At the orientation in the spring, the principal gave parents tips on the best way to leave your kid at school without either of you crying. My good friend told me stories of kids hanging onto their mom’s legs, sobbing. I smiled, knowing that wouldn’t be my kid. He barely looked up when I dropped him at preschool last year, and he’s going to the same school for kindergarten. I also didn’t think I would cry, since I’m not overly sentimental about these things. Clay and I both did great today. No tears, just excitement. In fact, he almost forgot to say goodbye because he was so ready to get into the classroom (he did run back to give me a kiss).
I was a little choked up yesterday though, when we met his teacher.

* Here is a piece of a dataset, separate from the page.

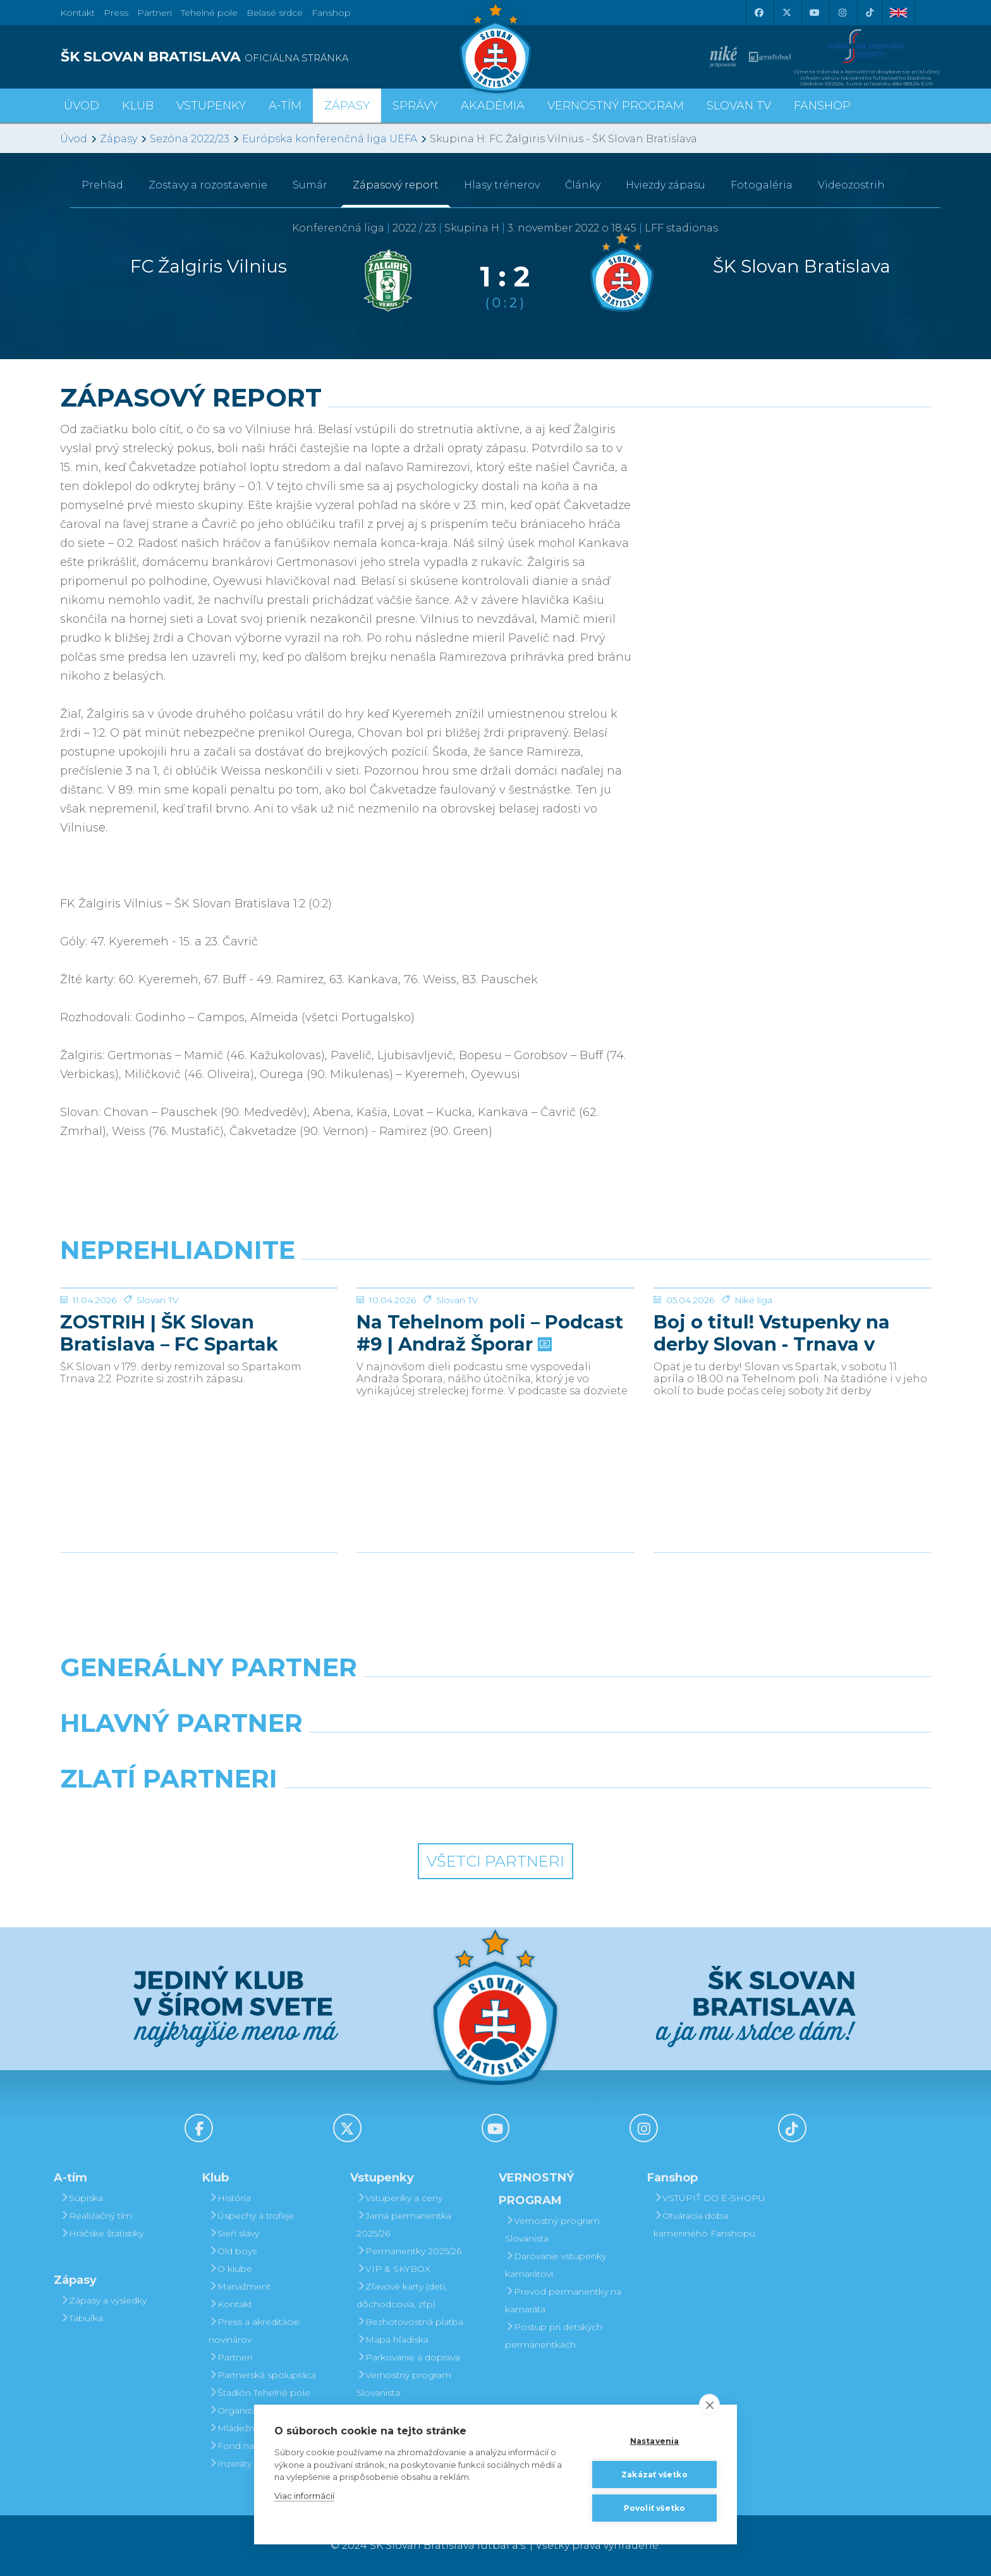 The width and height of the screenshot is (991, 2576). Describe the element at coordinates (102, 185) in the screenshot. I see `Prehľad` at that location.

For some reason seeing his name on a desk made me imagine him at high school graduation. Taller than Chase and ready to head off to college. I thought of how how fast the past five years have gone and suddenly felt anxious that the next 13 will also fly by. Before I know it, I’ll be packing him up for college instead of packing his lunch for kindergarten.
With everything that has gone on the past few months, I’ve realized that things happen for a reason. I was able to spend more time with him (and Avery) this summer. I can’t slow time down, but I can take a step back and take it all in. No tears, just smiles.